SOLMAZ’IN AÇIKLAMASI
Solmaz, “Yıl 1914, Birinci Dünya savaşı sırasında Osmanlı ve Rusya İmparatorluğu arasında Sarıkamış’da gerçekleşen kara çatışmaları. Osmanlı İmparatorluğu için büyük bir başarısızlıkla sonuçlanan bir askeri harekât. 1914 yılında dönemin Başkomutan Vekili olan Enver Paşa, daha önce yitirilen bu yurt topraklarını almak amacıyla 19 Aralık tarihinde Sarıkamış harekatını kurmaylarına sundu. Mehmetçik son bir umutla, yazlık elbiselerle yola çıktı. Tek güçleri kalplerini ısıtan iman ve vatan aşklarıydı. Toplamda 90 Bin asker bu vatan sevdasıyla Sarıkamış’ta yürüdüler. Hepsinin ayrı ayrı bir hikâyesi vardı. Kimi köyünde anasını, kimi karısını, evladını, sevdiğini ve hayallerini bırakmıştı. Ama hepsinin tek bir amacı vardı. Hepsi tek yürek, tek vücut halde ülkelerini savunmaktı. Ama bedenleri -40 derece soğuğa dayanamadı. Mehmet Beşir Şahin gibi şehit olan on binlercesi vardı. 915 yılı bahar ve yazında Sarıkamış Dağındaki şehitler gömülürken bazılarının üzerleri de aranıyordu.

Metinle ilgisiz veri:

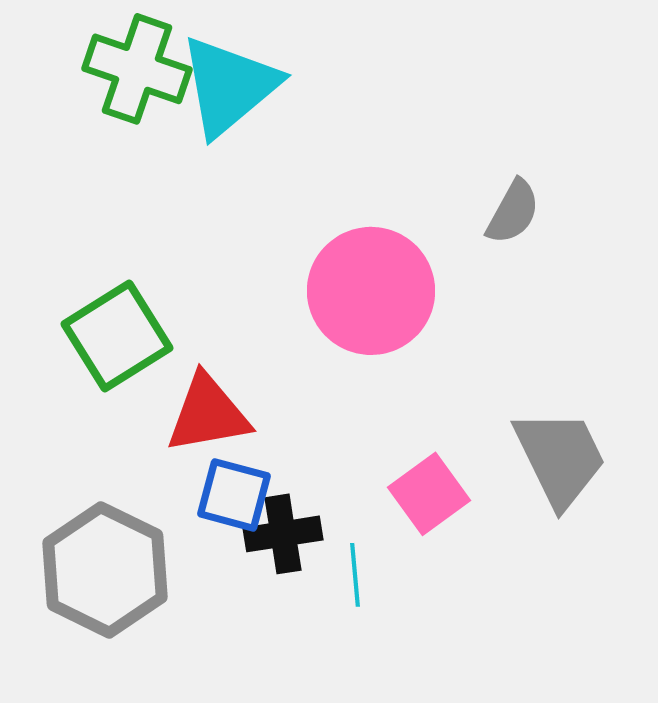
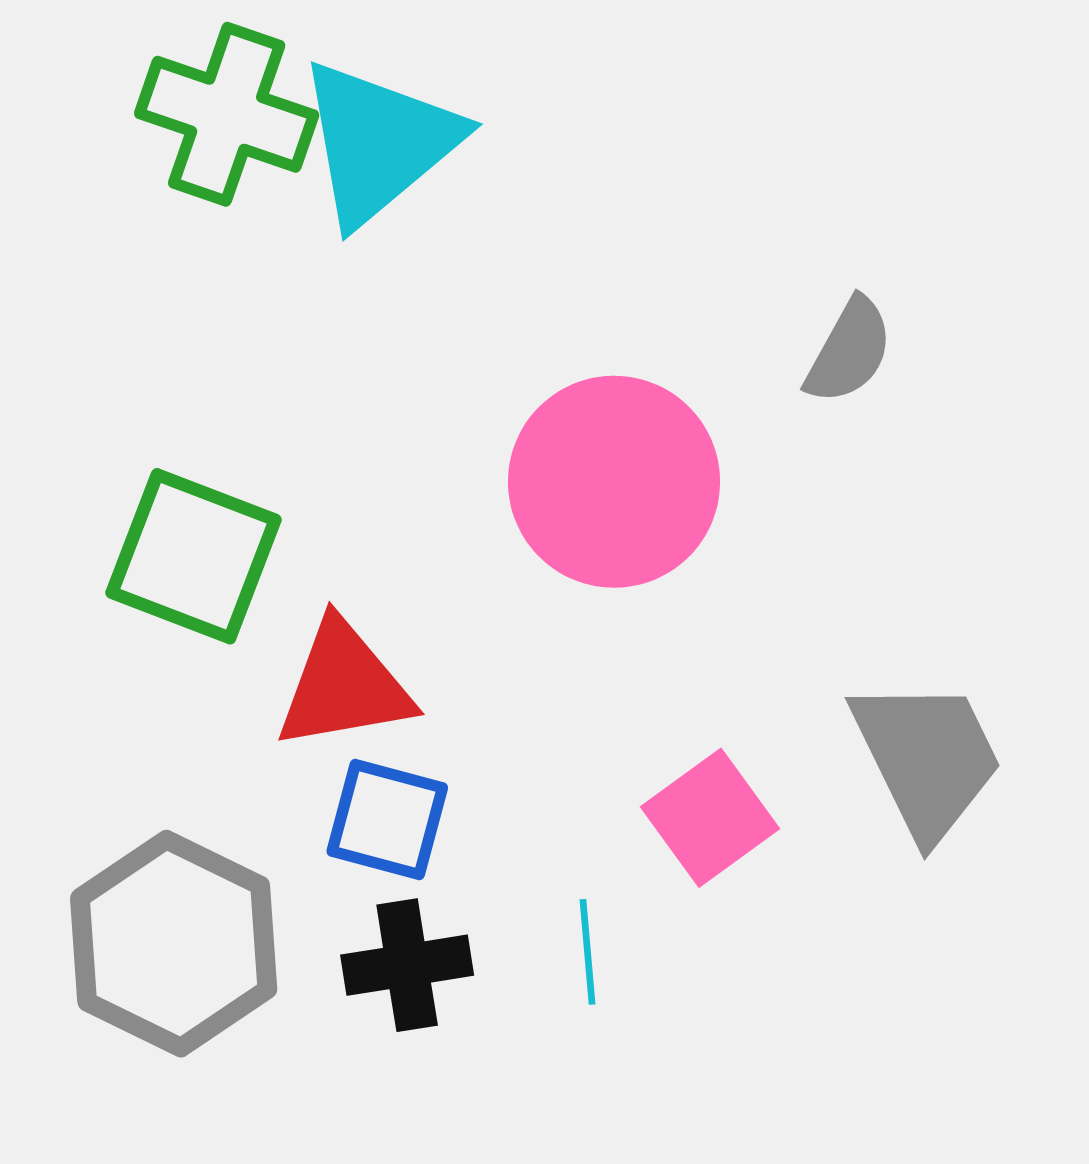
green square: (117, 336) -> (194, 556), turned -37
black cross: (283, 534) -> (407, 965), moved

Bu şehitlerin üzerlerinden yazdıkları şiirlerde çıkmıştı. Bu şehitlerin cebinden çıkan şiirlerden birisinde de Allahu Ekber dağlarına sitem dolu şiirler vardı. Ben yaptığım çalışmayla şehitlerimizin üzerinden çıkan 12 şiire ulaştım. Örneğin, Mehmet Beşir Şahin Şegidinin şiirini, sanatçı Erkan Uğur 'Dur Dağı' adıyla seslendirdi.” dedi.
DUR DAĞI SÖZLERİ
Arz eder sılayı divane gönül / Sılada zinnetli çamlar görünmez / Nice nazlı gelin sefil analar / Giyinmiş karalar allar görünmez / Seyreyledim dur dağının taşını / Zalim avcı avlar keklik kuşunu / Lavü ümran poyraz aşmış düşünü / Her gelen avcıya ağlar, görünmez / Ezelden yazılmış bu kara yazı / Zehirden acıdır düşmanın sözü / Felek bize mesken kurdu sivası / Laleli sümbüllü bağlar görünmez / Bülbülde ah çeker güle de kalmaz / Sivas ın çevresi askeri almaz / Acemi askerler talimi bilmez / Karışmış ağalar beyler görünmez / Kamilem der bende tuttum bu destanı / Gider kalmaz bu dağların dumanı / Okunuyor seferberlik fermanı / Hani yeşil sancak tuğlar görünmez.